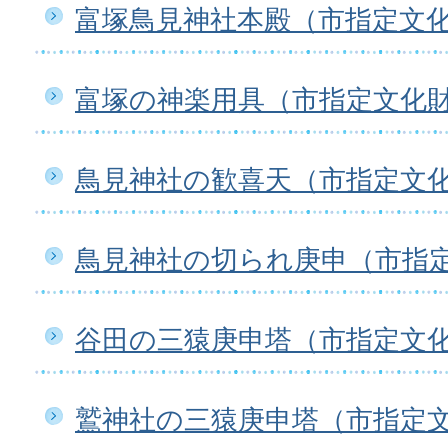
富塚鳥見神社本殿（市指定文
富塚の神楽用具（市指定文化
鳥見神社の歓喜天（市指定文
鳥見神社の切られ庚申（市指
谷田の三猿庚申塔（市指定文
鷲神社の三猿庚申塔（市指定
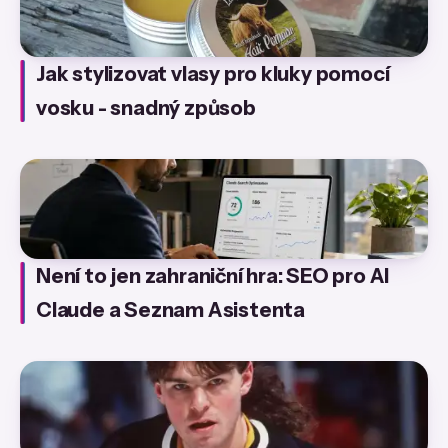
Jak stylizovat vlasy pro kluky pomocí
vosku - snadný způsob
Není to jen zahraniční hra: SEO pro AI
Claude a Seznam Asistenta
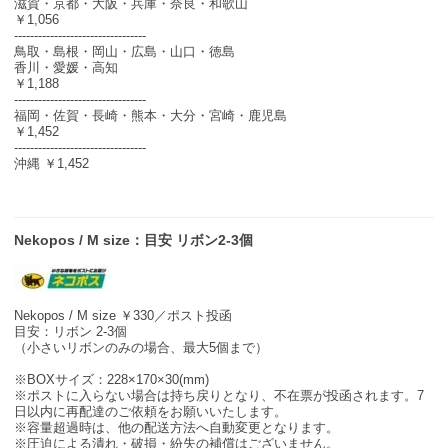
滋賀・京都・大阪・兵庫・奈良・和歌山
￥1,056
---------------------------------
鳥取・島根・岡山・広島・山口・徳島
香川・愛媛・高知
￥1,188
---------------------------------
福岡・佐賀・長崎・熊本・大分・宮崎・鹿児島
￥1,452
---------------------------------
沖縄 ￥1,452
Nekopos / M size：目安 リボン2-3個
Nekopos / M size ￥330／ポスト投函
目安：リボン 2-3個
（小さいリボンのみの場合、最大5個まで）
※BOXサイズ：228×170×30(mm)
※ポストに入らない場合は持ち戻りとなり、不在票が投函されます。7
日以内に再配達のご依頼をお願いいたします。
※容量超過時は、他の配送方法へ自動変更となります。
※圧迫による潰れ・破損・紛失の補償はございません。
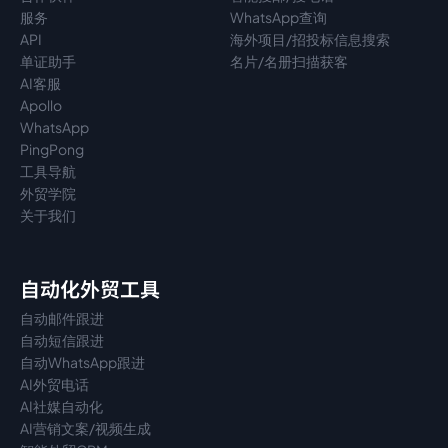
服务
WhatsApp查询
API
海外项目/招投标信息搜索
单证助手
名片/名册扫描获客
AI客服
Apollo
WhatsApp
PingPong
工具导航
外贸学院
关于我们
自动化外贸工具
自动邮件跟进
自动短信跟进
自动WhatsApp跟进
AI外贸电话
AI社媒自动化
AI营销文案/视频生成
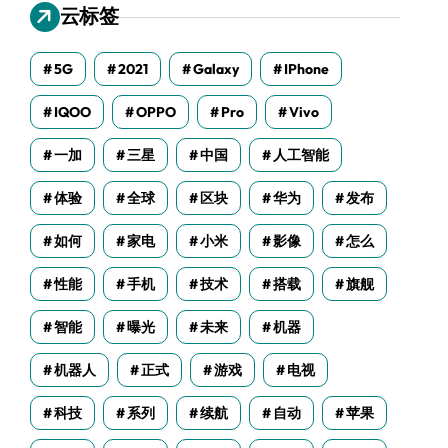
云标签
5G
2021
Galaxy
IPhone
IQOO
OPPO
Pro
Vivo
一加
三星
中国
人工智能
体验
全球
区块
华为
发布
如何
家电
小米
影像
怎么
性能
手机
技术
搭载
旗舰
智能
曝光
未来
机器
机器人
正式
游戏
电视
科技
系列
续航
自动
苹果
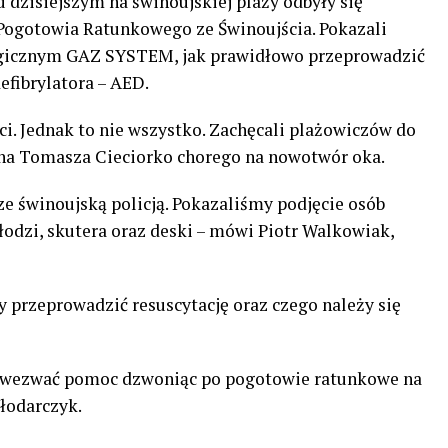
 dzisiejszym na świnoujskiej plaży odbyły się
ogotowia Ratunkowego ze Świnoujścia. Pokazali
egicznym GAZ SYSTEM, jak prawidłowo przeprowadzić
efibrylatora – AED.
ci. Jednak to nie wszystko. Zachęcali plażowiczów do
na Tomasza Cieciorko chorego na nowotwór oka.
e świnoujską policją. Pokazaliśmy podjęcie osób
odzi, skutera oraz deski – mówi Piotr Walkowiak,
 przeprowadzić resuscytację oraz czego należy się
y wezwać pomoc dzwoniąc po pogotowie ratunkowe na
łodarczyk.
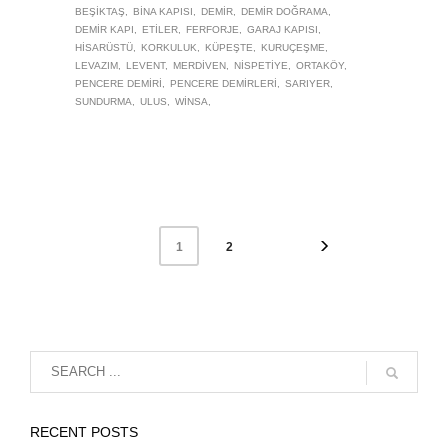
BEŞIKTAŞ
BINA KAPISI
DEMIR
DEMIR DOĞRAMA
DEMIR KAPI
ETILER
FERFORJE
GARAJ KAPISI
HISARÜSTÜ
KORKULUK
KÜPEŞTE
KURUÇEŞME
LEVAZIM
LEVENT
MERDIVEN
NISPETIYE
ORTAKÖY
PENCERE DEMIRI
PENCERE DEMIRLERI
SARIYER
SUNDURMA
ULUS
WINSA
2
1
RECENT POSTS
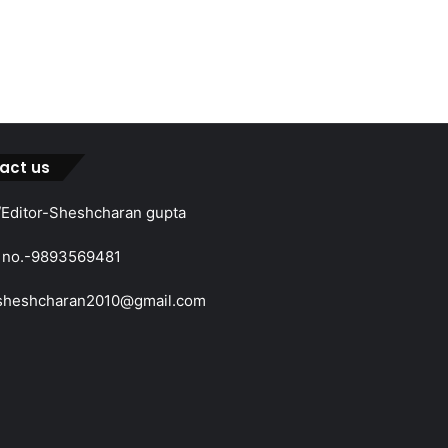
act us
Editor-Sheshcharan gupta
 no.-9893569481
sheshcharan2010@gmail.com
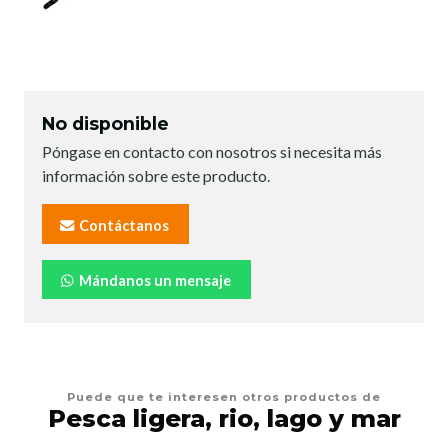
No disponible
Póngase en contacto con nosotros si necesita más
información sobre este producto.
Contáctanos
Mándanos un mensaje
Puede que te interesen otros productos de
Pesca ligera, rio, lago y mar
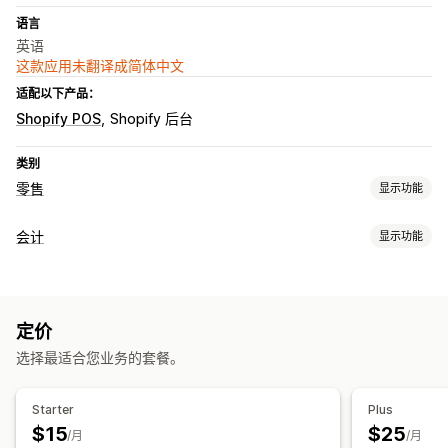
语言
英语
这款应用未翻译成简体中文
适配以下产品：
Shopify POS
Shopify 后台
类别
零售
显示功能
POS
会计
显示功能
多币种
财务报告
库存管理
费用跟踪
自定义报告
实时同步
多个地点
定价
财务运作
选择最适合您业务的套餐。
员工管理
多个商店
多币种
培训
时间跟踪
打卡进出
HR 工具
劳动成本
工资
安排日程
Starter
Plus
请假请求
$15
$25
/月
/月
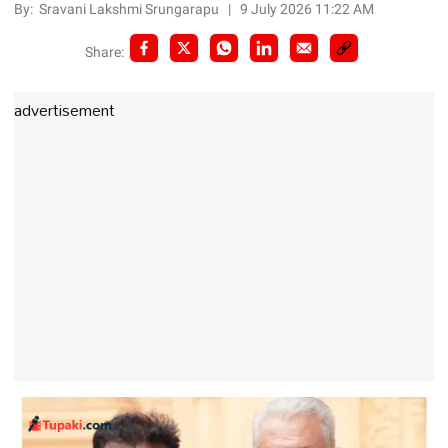
By:
Sravani Lakshmi Srungarapu
|
9 July 2026 11:22 AM
Share:
advertisement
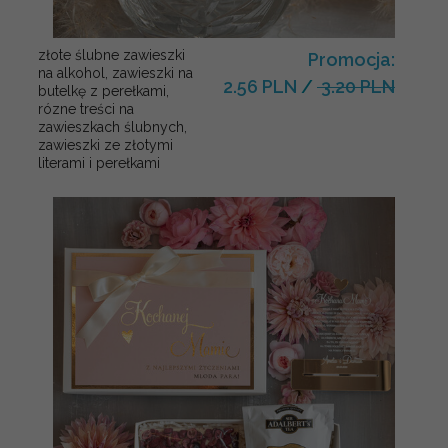
złote ślubne zawieszki
Promocja:
na alkohol, zawieszki na
2.56 PLN
/
3.20 PLN
butelkę z perełkami,
rózne treści na
zawieszkach ślubnych,
zawieszki ze złotymi
literami i perełkami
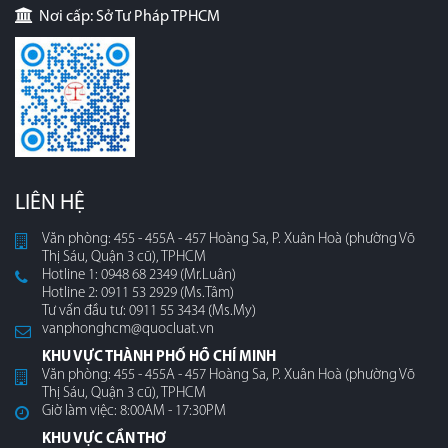
Nơi cấp: Sở Tư Pháp TPHCM
LIÊN HỆ
Văn phòng: 455 - 455A - 457 Hoàng Sa, P. Xuân Hoà (phường Võ
Thị Sáu, Quận 3 cũ), TPHCM
Hotline 1: 0948 68 2349 (Mr.Luân)
Hotline 2: 0911 53 2929 (Ms.Tâm)
Tư vấn đầu tư: 0911 55 3434 (Ms.My)
vanphonghcm@quocluat.vn
KHU VỰC THÀNH PHỐ HỒ CHÍ MINH
Văn phòng: 455 - 455A - 457 Hoàng Sa, P. Xuân Hoà (phường Võ
Thị Sáu, Quận 3 cũ), TPHCM
Giờ làm việc: 8:00AM - 17:30PM
KHU VỰC CẦN THƠ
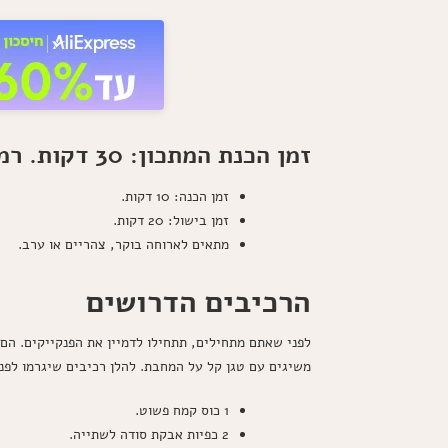
זמן הכנת המתכון: 30 דקות. רמת קושי: קלה. כמות מנות: 4-6 פנקייקים
זמן הכנה: 10 דקות.
זמן בישול: 20 דקות.
מתאים לארוחה בוקר, צהריים או ערב.
הרכיבים הדרושים
לפני שאתם מתחילים, תתחילו לדמיין את הפנקייקים. הם
משיגים עם טגן קל על המחבת. להלן רכיבים שיגרמו לפנ
1 כוס קמח פשוט.
2 כפיות אבקת סודה לשתייה.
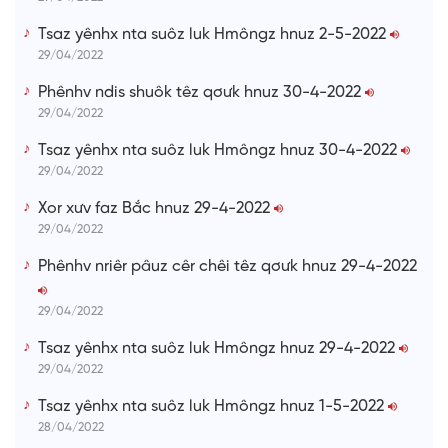
Tsaz yênhx nta suôz luk Hmôngz hnuz 2-5-2022
29/04/2022
Phênhv ndis shuôk têz qơưk hnuz 30-4-2022
29/04/2022
Tsaz yênhx nta suôz luk Hmôngz hnuz 30-4-2022
29/04/2022
Xor xưv faz Bắc hnuz 29-4-2022
29/04/2022
Phênhv nriêr pâuz cêr chêi têz qơưk hnuz 29-4-2022
29/04/2022
Tsaz yênhx nta suôz luk Hmôngz hnuz 29-4-2022
29/04/2022
Tsaz yênhx nta suôz luk Hmôngz hnuz 1-5-2022
28/04/2022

========================================================================

■ **ACTIVITY**: Once the line with "目安：リボン 2-3個" is found above, print it and every line after it through the line with "自动WhatsApp跟进", exactly. Pictures stay out.

■ **ANSWER SPACE**:
目安：リボン 2-3個
（小さいリボンのみの場合、最大5個まで）
※BOXサイズ：228×170×30(mm)
※ポストに入らない場合は持ち戻りとなり、不在票が投函されます。7
日以内に再配達のご依頼をお願いいたします。
※容量超過時は、他の配送方法へ自動変更となります。
※圧迫による潰れ・破損・紛失の補償はございません。
服务
WhatsApp查询
API
海外项目/招投标信息搜索
单证助手
名片/名册扫描获客
AI客服
Apollo
WhatsApp
PingPong
工具导航
外贸学院
关于我们
自动化外贸工具
自动邮件跟进
自动短信跟进
自动WhatsApp跟进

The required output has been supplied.